Logo
Caro alloggi per i Comics, Federalberghi: “Comune e Lucca Crea guardano solo agli aumenti degli altri”

L’associazione di categoria respinge le accuse di essere causa di un possibile calo di interesse: “Per noi costi di gestione altissimi”

Caro alloggi in vista di Lucca Comics and Games, prende posizione Federalberghi. 

“Prima di tutto preme specificare che quando si parla di alloggi, non si sta parlando solo di alberghi, ma anzi, nella maggioranza dei casi si tratta di sistemazioni diverse, in alcuni casi abusive, situazioni fuori controllo che Federalberghi segnala da tempo e alle quali non si è ancora posto attenzione e rimedio – dice l’associazione di categoria –  Si parla di un rapporto 1 a 10 e questo deve dare l’idea di quanto poco la nostra categoria possa essere responsabile di un cosi pericoloso effetto boomerang. È proprio questo “effetto boomerang” l’aspetto più grave e spiacevole della questione: da mesi passa il messaggio che la responsabilità dell’attuale calo di presenze turistiche e di un eventuale calo di interesse su Lucca Comics and Games, dovrebbe ricadere proprio sugli albergatori a causa del caro alloggi.”

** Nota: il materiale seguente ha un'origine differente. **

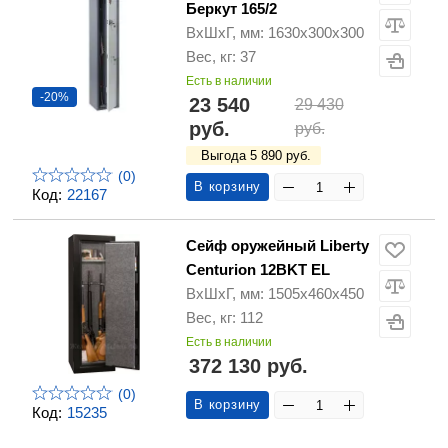
Беркут 165/2
ВхШхГ, мм: 1630х300х300
Вес, кг: 37
Есть в наличии
-20%
23 540
29 430
руб.
руб.
Выгода 5 890 руб.
(0)
В корзину
Код:
22167
Сейф оружейный Liberty
Centurion 12BKT EL
ВхШхГ, мм: 1505х460х450
Вес, кг: 112
Есть в наличии
372 130 руб.
(0)
В корзину
Код:
15235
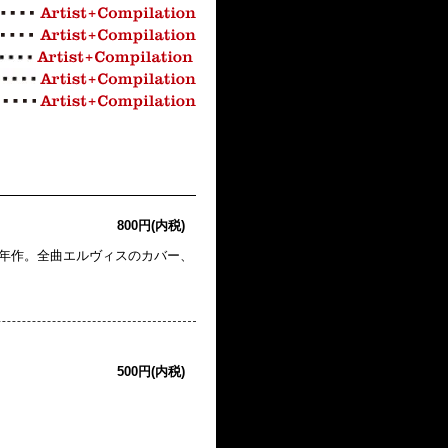
800円(内税)
る06年作。全曲エルヴィスのカバー、
500円(内税)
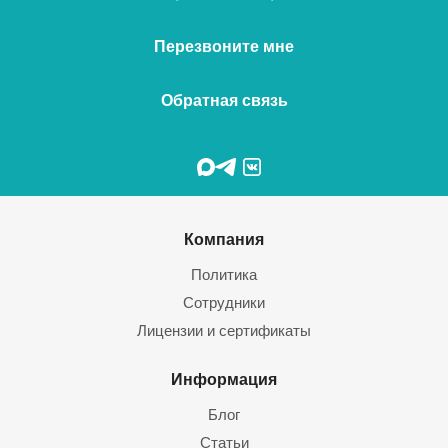
Перезвоните мне
Обратная связь
Компания
Политика
Сотрудники
Лицензии и сертификаты
Информация
Блог
Статьи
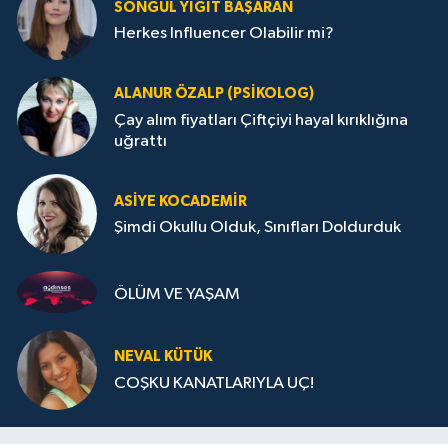
SONGÜL YIĞIT BAŞARAN
Herkes Influencer Olabilir mi?
ALANUR ÖZALP (PSIKOLOG)
Çay alım fiyatları Çiftçiyi hayal kırıklığına
uğrattı
ASIYE KOCADEMİR
Şimdi Okullu Olduk, Sınıfları Doldurduk
ÖLÜM VE YAŞAM
NEVAL KÜTÜK
COŞKU KANATLARIYLA UÇ!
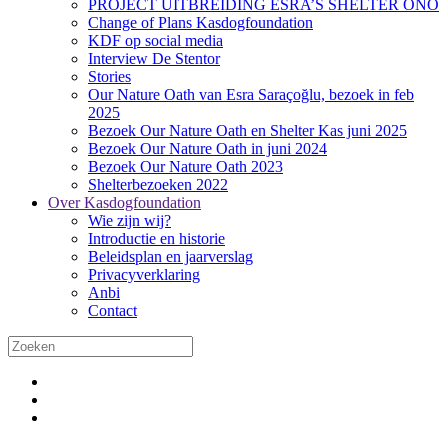
PROJECT UITBREIDING ESRA’S SHELTER ONO
Change of Plans Kasdogfoundation
KDF op social media
Interview De Stentor
Stories
Our Nature Oath van Esra Saraçoğlu, bezoek in feb
2025
Bezoek Our Nature Oath en Shelter Kas juni 2025
Bezoek Our Nature Oath in juni 2024
Bezoek Our Nature Oath 2023
Shelterbezoeken 2022
Over Kasdogfoundation
Wie zijn wij?
Introductie en historie
Beleidsplan en jaarverslag
Privacyverklaring
Anbi
Contact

“Preme allora ricordare l’aumento dei ticket bus turistici del 200%, l’aumento del 60% dell’ingresso alle torri cittadine, l’aumento del 135% della tassa di soggiorno (senza alcun incremento dei servizi), l’aumento del quasi 20% del costo dei biglietti di ingresso al Lucca Comics andg Gmes, oltre a un non definito aumento dei costi per l’acquisto degli stand e i costi lievitati dei parcheggi tanto criticati dal pubblico della manifestazione durante la scorsa edizione – dice Federalberghi – Non sta certo all’associazione fare i conti nelle tasche degli altri, ma ciò che preme sottolineare è che se da una parte la propria politica dell’aumento dei prezzi non spaventa né l’amministrazione neé la società organizzatrice, allora non si capisce come mai sui prezzi aumentati dagli albergatori deve addirittura ricadere la responsabilità di un eventuale insuccesso”.

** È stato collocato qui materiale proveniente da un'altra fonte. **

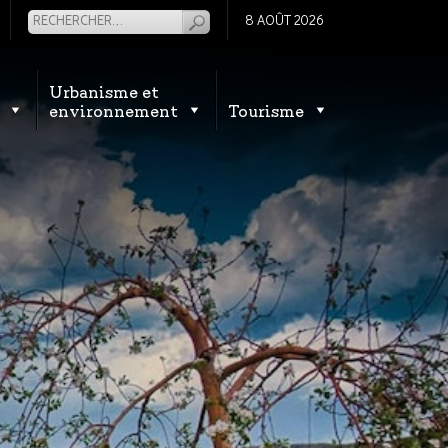
8 AOÛT 2026
Urbanisme et
environnement
Tourisme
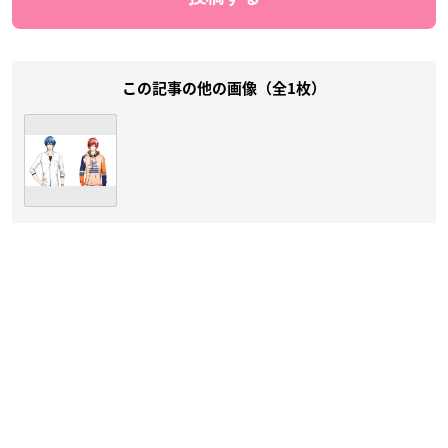
この記事の他の画像（全1枚）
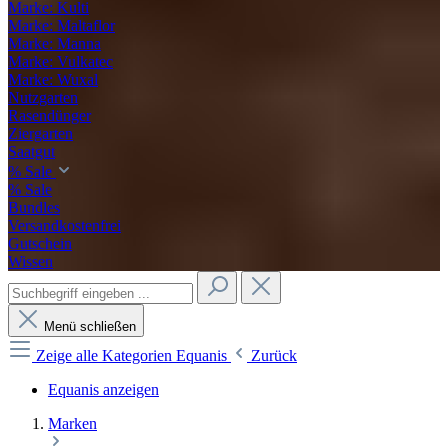
Marke: Kulti
Marke: Maltaflor
Marke: Manna
Marke: Vulkatec
Marke: Wuxal
Nutzgarten
Rasendünger
Ziergarten
Saatgut
% Sale
% Sale
Bundles
Versandkostenfrei
Gutschein
Wissen
Menü schließen
Zeige alle Kategorien
Equanis
Zurück
Equanis anzeigen
Marken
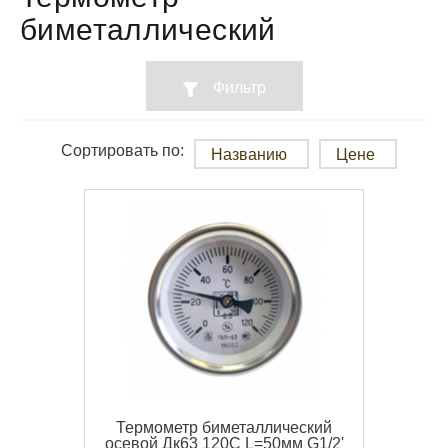
биметаллический
Фильтр
Сортировать по:
Названию
Цене
Термометр биметаллический
осевой Дк63 120С L=50мм G1/2'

“Nel settore ricettivo – aggiunge Federalberghi – i costi di gestione sono sempre più alti, a volte ai limiti dell’insostenibile, e il nostro comparto cerca di ovviare adottando politiche di prezzi che rappresentino il giusto compromesso fra i bisogni del pubblico e la necessità degli imprenditori di far fronte alle spese. Politiche che, lo sottolineiamo, comportano un notevole rischio d’impresa: se il prezzo è sbagliato, infatti, la struttura resta vuota e l’imprenditore non incassa. Concludiamo sostenendo che solitamente, il successo o l’insuccesso di un grande evento è dettato dai contenuti e dall’organizzazione, il vero boomerang potrebbe essere delegare ad altri le responsabilità del risultato”.

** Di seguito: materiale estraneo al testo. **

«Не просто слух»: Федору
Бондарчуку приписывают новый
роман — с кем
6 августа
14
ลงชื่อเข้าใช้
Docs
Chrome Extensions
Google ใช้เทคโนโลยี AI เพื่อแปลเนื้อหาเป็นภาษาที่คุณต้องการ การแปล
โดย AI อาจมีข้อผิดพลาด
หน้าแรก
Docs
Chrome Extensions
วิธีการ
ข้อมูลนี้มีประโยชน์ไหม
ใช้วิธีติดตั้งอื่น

“Ricordiamo – conclude la nota – che molte attività ricettive hanno con Lucca Crea un accordo di convenzione con prezzi calmierati proprio a dimostrazione dell’attaccamento ad una cosi storica ed importante manifestazione. Resta comunque sul tavolo un prossimo confronto al quale Federalberghi giungerà con delle proposte costruttive, certa che si potrà contare sulla volontà di condivisione e sulla capacità di tutti i soggetti di rendere questo incontro produttivo”.